(Problem description):
Check every line of the data for the word "give", and copy those that have it.

(Available records):
------------------------------
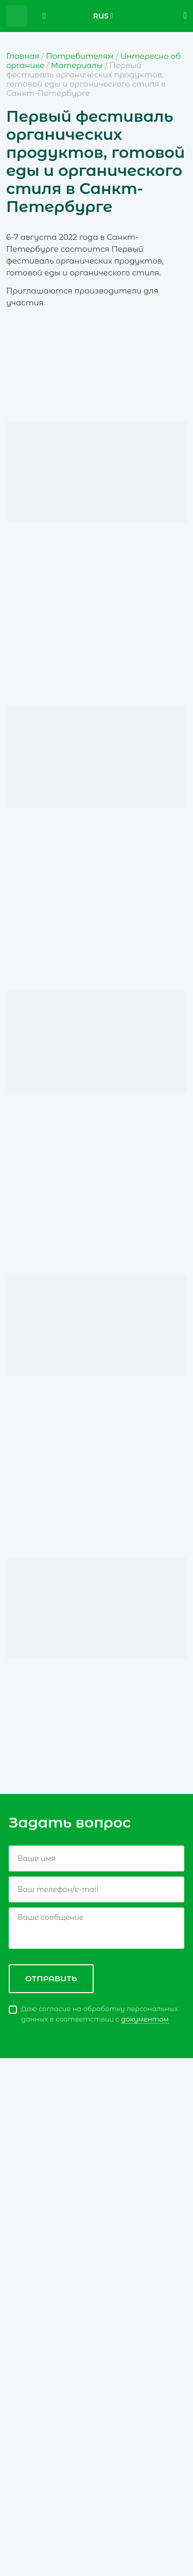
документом (145, 2019)
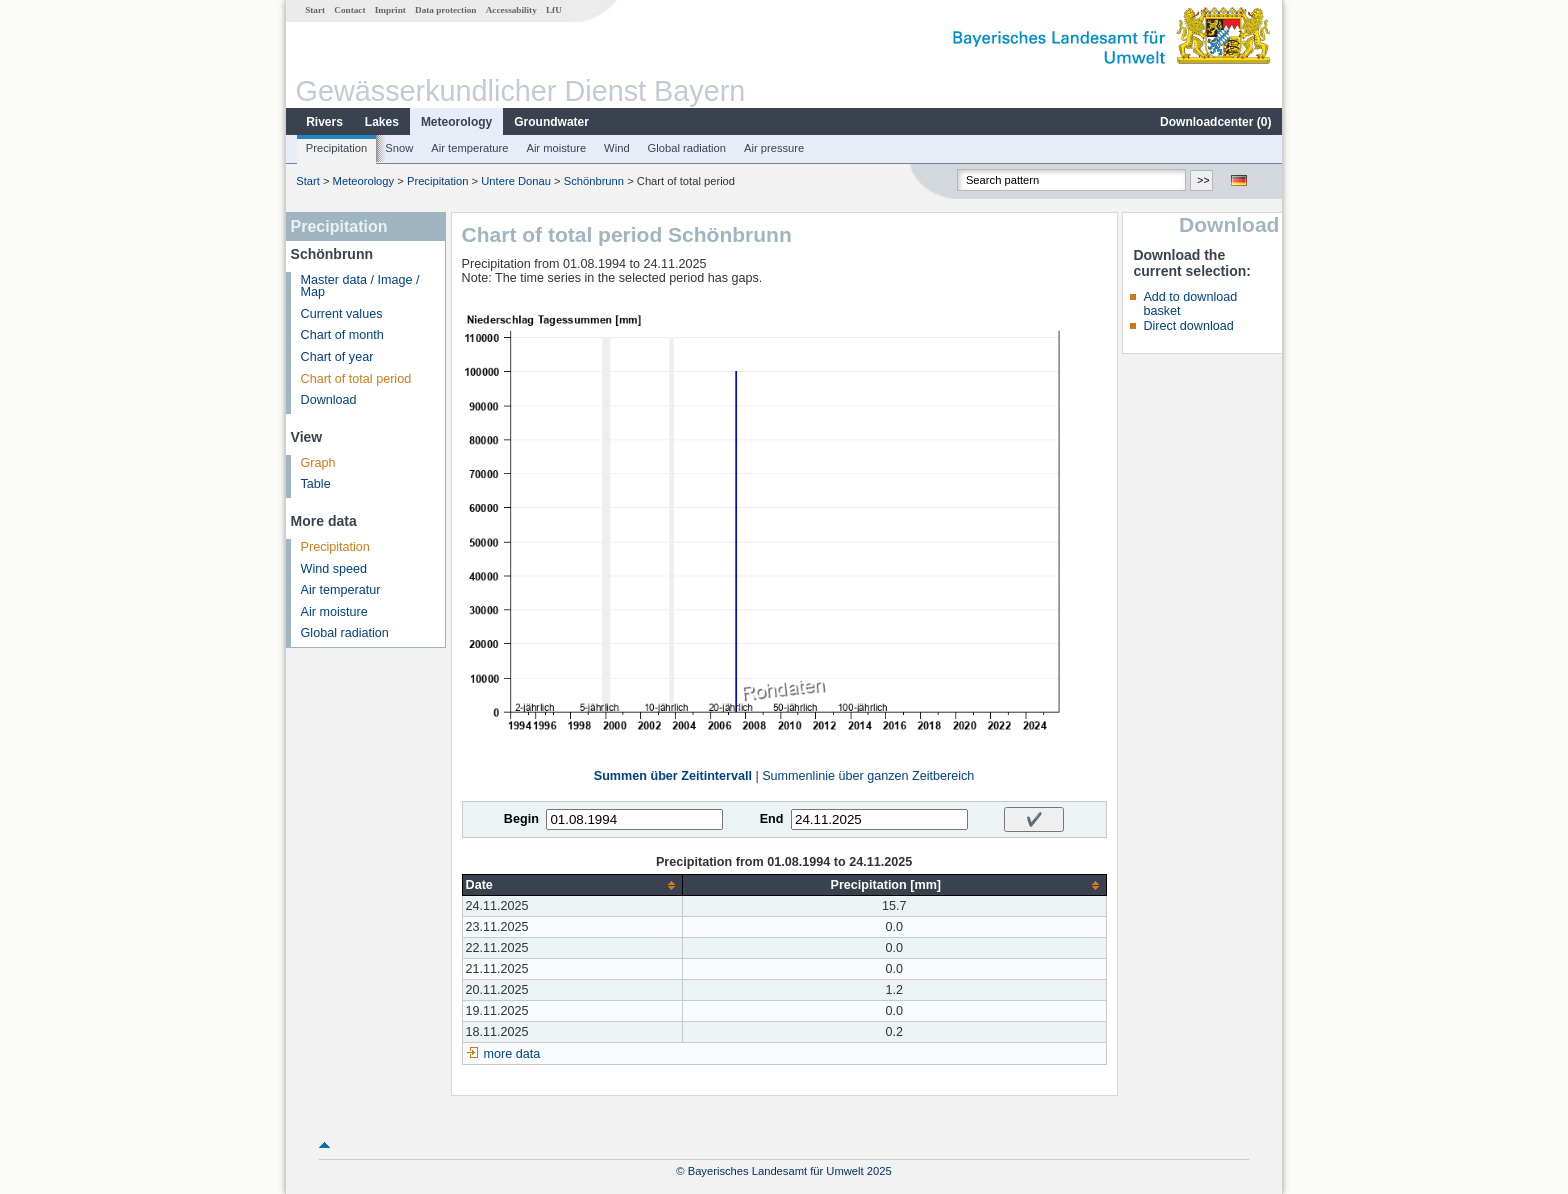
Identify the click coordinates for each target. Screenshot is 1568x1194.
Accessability (511, 10)
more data (512, 1054)
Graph (318, 463)
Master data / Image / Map (360, 286)
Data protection (445, 10)
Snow (399, 148)
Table (316, 484)
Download (329, 400)
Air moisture (556, 148)
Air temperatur (341, 590)
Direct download (1188, 326)
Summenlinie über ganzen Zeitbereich (868, 776)
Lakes (382, 122)
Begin (521, 819)
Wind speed (334, 569)
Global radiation (687, 148)
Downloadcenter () (1215, 122)
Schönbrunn (594, 181)
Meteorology (456, 122)
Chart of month (342, 335)
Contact (349, 10)
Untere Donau (516, 181)
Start (315, 10)
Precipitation (337, 148)
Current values (342, 314)
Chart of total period (356, 379)
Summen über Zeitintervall (673, 776)
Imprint (390, 10)
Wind (617, 148)
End (772, 819)
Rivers (324, 122)
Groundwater (551, 122)
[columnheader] (572, 885)
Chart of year (337, 357)
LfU (554, 10)
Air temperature (469, 148)
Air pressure (774, 148)
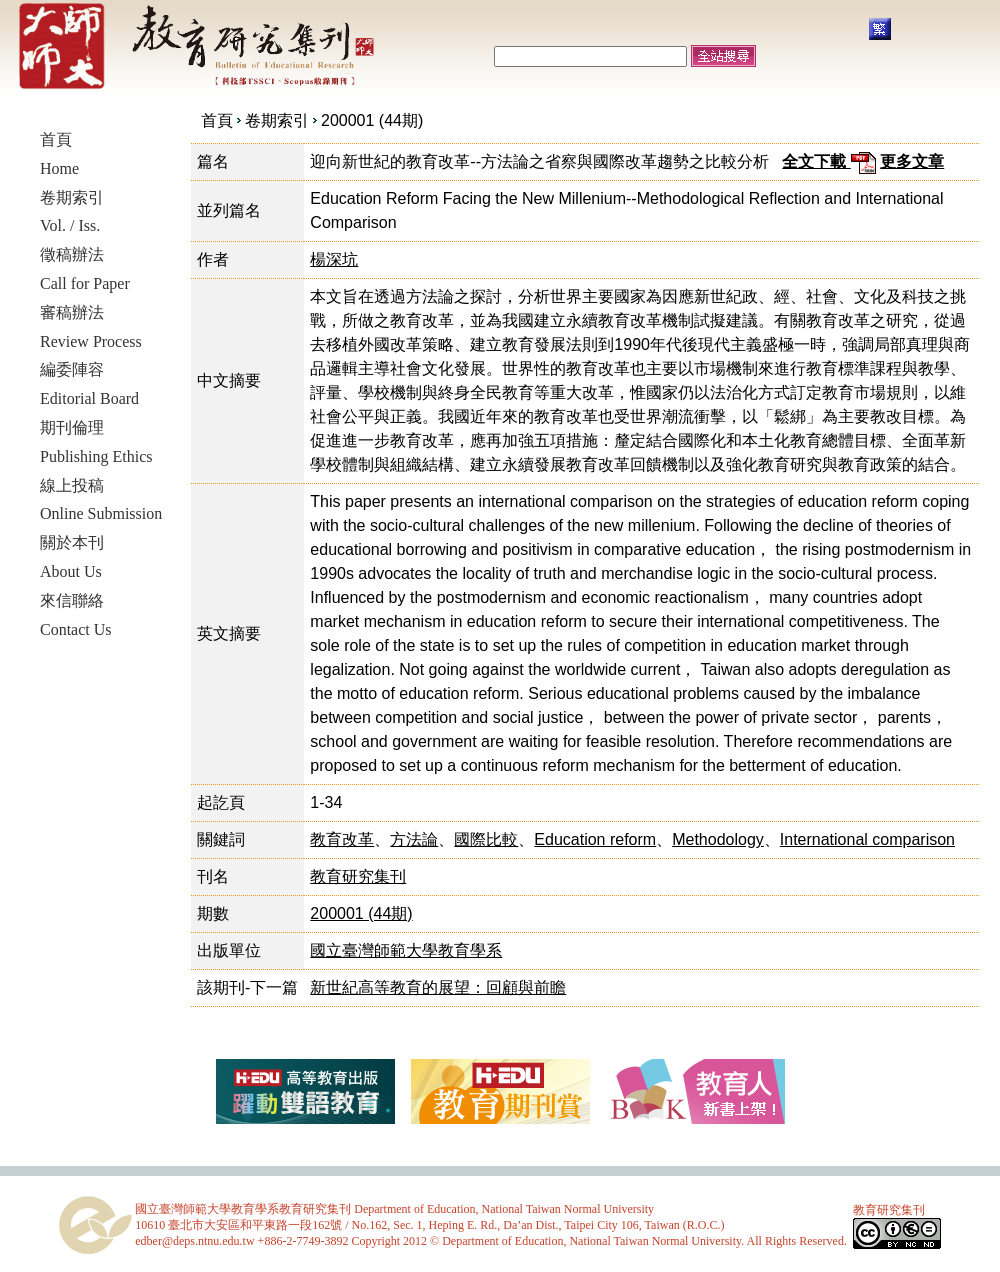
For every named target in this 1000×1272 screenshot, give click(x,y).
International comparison (867, 839)
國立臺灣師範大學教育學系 (406, 950)
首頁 (217, 120)
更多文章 (912, 161)
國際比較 (486, 839)
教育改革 (342, 839)
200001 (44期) (372, 120)
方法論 (414, 839)
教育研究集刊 (358, 876)
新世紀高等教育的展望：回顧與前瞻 (438, 987)
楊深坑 (334, 259)
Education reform (595, 839)
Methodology (718, 839)
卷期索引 (277, 120)
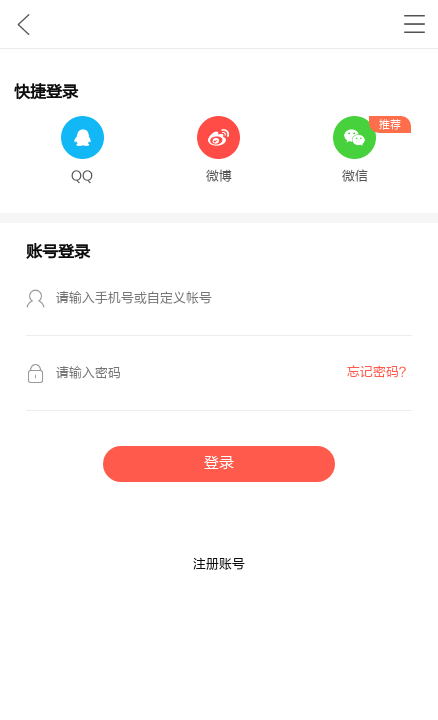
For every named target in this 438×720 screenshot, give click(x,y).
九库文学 (23, 24)
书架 (414, 24)
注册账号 (219, 564)
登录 (219, 463)
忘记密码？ (379, 372)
------------------------------
(Response for this exercise):
For every named target in this 1000×1272 screenshot, give click(x,y).
For every named target in this 438×720 screenshot, give click(x,y).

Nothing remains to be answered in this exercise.